Turns out that Rose and Nora need (to) help themselves, to come to terms with their mother's suicide when they were still children; and another level of resonance is to do with their opening the door and going in to allow light and mutual help onto their still traumatised psyches. Interestingly they have a sort of emotional show down in a public bathroom, as though borrowing the cleansing element of that room which is its major psychoanalytic/ dream symbolism. It's a Ladies room as well, just as cleaning is traditionally a woman's job: is this a woman's movie, about re establishing both severed maternal lineage and emotional independence? It's certainly not a conventional romance. The only decent love interest by the end of the film is a one-armed shop keeper, but he seems a lot more sympathetic than the two timing husband Rose is dallying with at the start. Not being a Hollywood blockbuster, a lot is allowed to be left without explicit resolution. Each character experiences some sort of shift or personal insight but none reach the end of their personal journeys; like a short story, there is a change but not an overly heavy conclusion.

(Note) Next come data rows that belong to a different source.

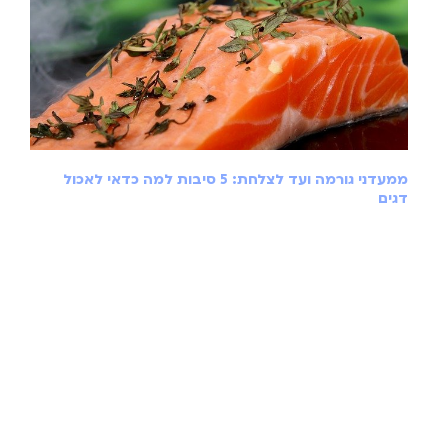
ממעדני גורמה ועד לצלחת: 5 סיבות למה כדאי לאכול
דגים
מרץ 2, 2022
אורח חיים בריא הפך לאחד הנושאים החשובים ביותר
בעידן המודרני, בייחוד לאור המודעות הגבוהה לחשיבות
של צריכת מזון בריא, איכותי ומזין על פני מזון מתועש
קרא עוד »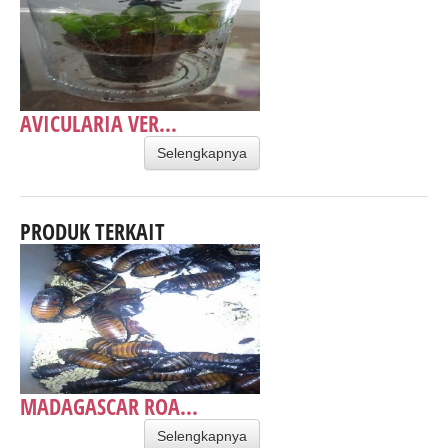
AVICULARIA VER...
Selengkapnya
PRODUK TERKAIT
MADAGASCAR ROA...
Selengkapnya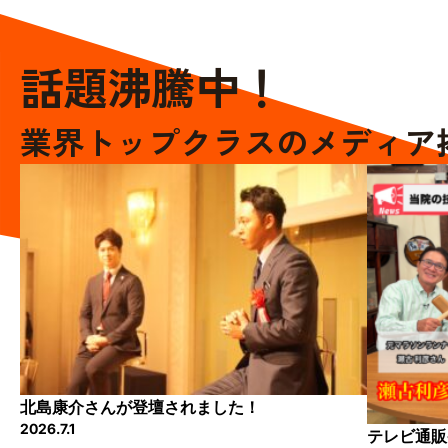
話題沸騰中！
業界トップクラスのメディア
北島康介さんが登壇されました！
2026.7.1
テレビ通販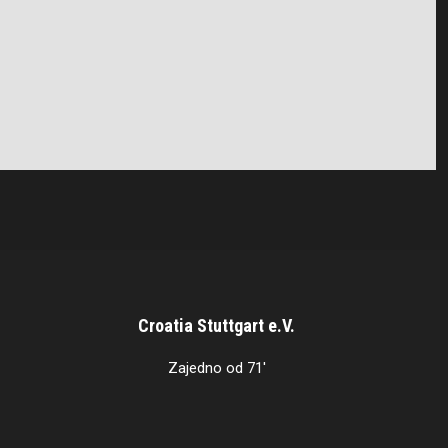
Croatia Stuttgart e.V.
Zajedno od 71'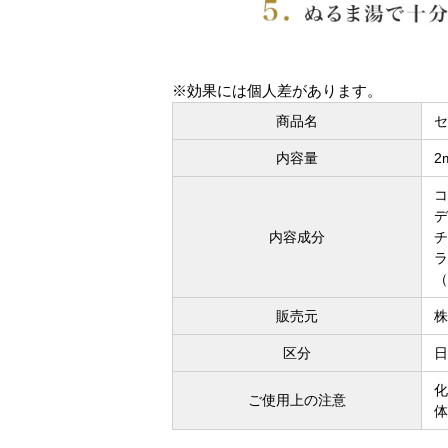
※効果には個人差があります。
商品名
セ
内容量
2
コ
デ
内容成分
チ
ラ
（
販売元
株
区分
日
化
ご使用上の注意
体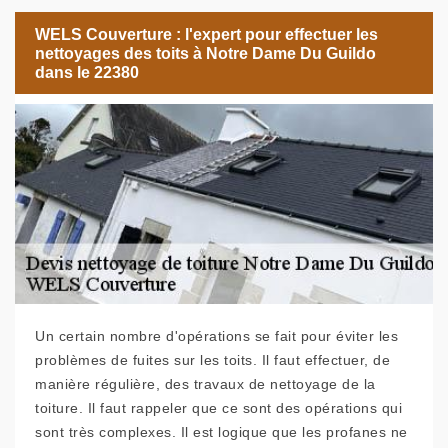
WELS Couverture : l'expert pour effectuer les
nettoyages des toits à Notre Dame Du Guildo
dans le 22380
Un certain nombre d'opérations se fait pour éviter les
problèmes de fuites sur les toits. Il faut effectuer, de
manière régulière, des travaux de nettoyage de la
toiture. Il faut rappeler que ce sont des opérations qui
sont très complexes. Il est logique que les profanes ne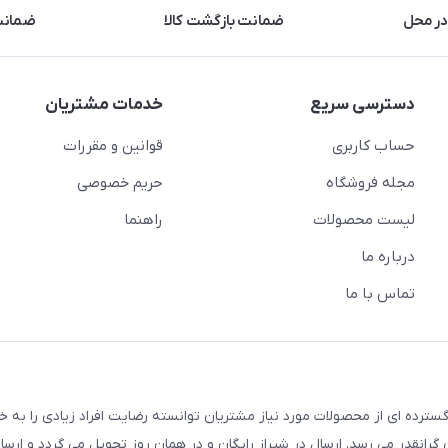
در محل
ضمانت بازگشت کالا
ضمانت 
دسترسی سریع
خدمات مشتریان
حساب کاربری
قوانین و مقررات
مجله فروشگاه
حریم خصوصی
لیست محصولات
راهنما
درباره ما
تماس با ما
سترده ای از محصولات مورد نیاز مشتریان توانسته رضایت افراد زیادی را به 
انقدر می رسد. ارسال در شیراز رایگان و در همان روز تحویل می گردد و ارسال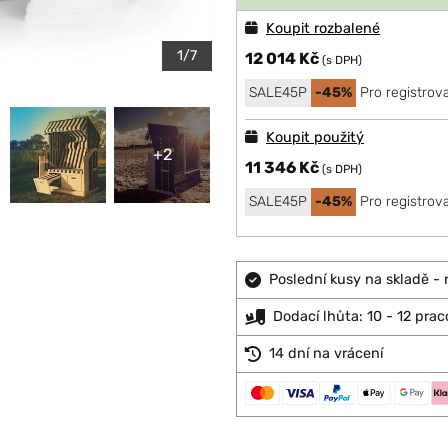
Koupit rozbalené
1/7
12 014 Kč
(s DPH)
SALE45P
-45%
Pro registrov
Koupit použitý
+2
11 346 Kč
(s DPH)
SALE45P
-45%
Pro registrov
Poslední kusy na skladě - 
Dodací lhůta: 10 - 12 prac
14 dní na vrácení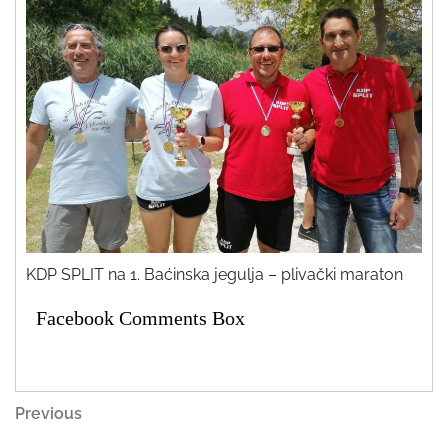
KDP SPLIT na 1. Baćinska jegulja – plivački maraton
Facebook Comments Box
Navigacija
Previous
Previous
Post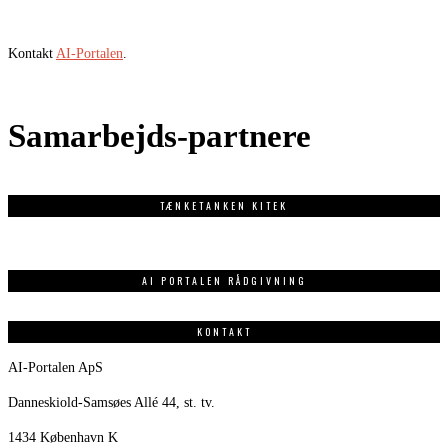
Kontakt
AI-Portalen
.
Samarbejds-partnere
TÆNKETANKEN KITEK
AI PORTALEN RÅDGIVNING
KONTAKT
AI-Portalen ApS
Danneskiold-Samsøes Allé 44, st. tv.
1434 København K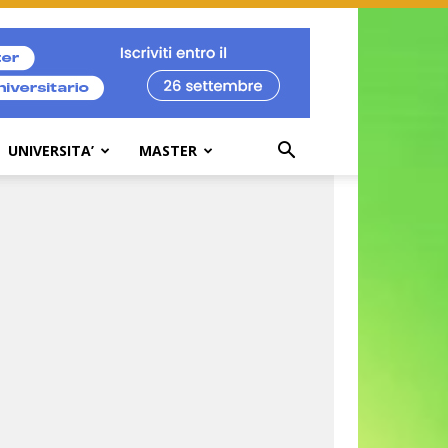
UNIVERSITA’
MASTER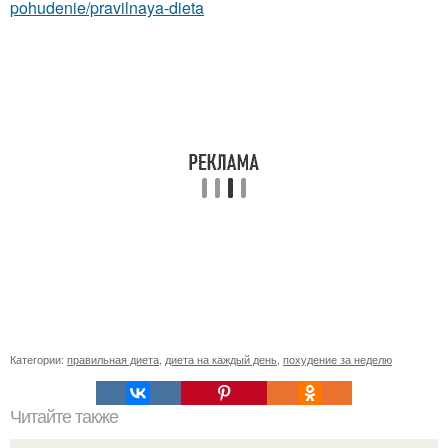
pohudenie/pravilnaya-dieta
Категории:
правильная диета
,
диета на каждый день
,
похудение за неделю
Читайте также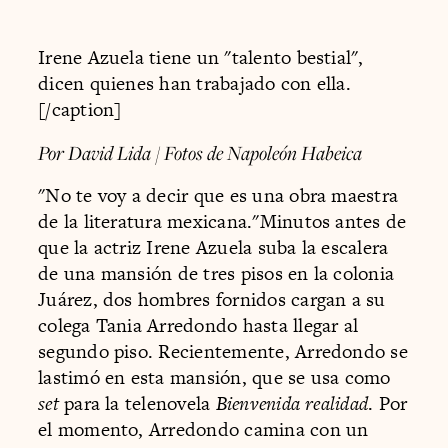
Irene Azuela tiene un "talento bestial",
dicen quienes han trabajado con ella.
[/caption]
Por David Lida / Fotos de Napoleón Habeica
"No te voy a decir que es una obra maestra
de la literatura mexicana."Minutos antes de
que la actriz Irene Azuela suba la escalera
de una mansión de tres pisos en la colonia
Juárez, dos hombres fornidos cargan a su
colega Tania Arredondo hasta llegar al
segundo piso. Recientemente, Arredondo se
lastimó en esta mansión, que se usa como
set
para la telenovela
Bienvenida realidad
. Por
el momento, Arredondo camina con un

The central metaphor of the job does resurface at the end, after Norah has gone off on her road trip and their father steps up to support his other daughter's projects. They have a different company name and the strapline 'Cleaning Professionally Since 1963' on the newly painted van. 'It's a business lie,' says the father. 'It reassures people.' Well indeed. We like continuity, it shores us up against crisis; but crisis is often the real opportunity for both bad and good.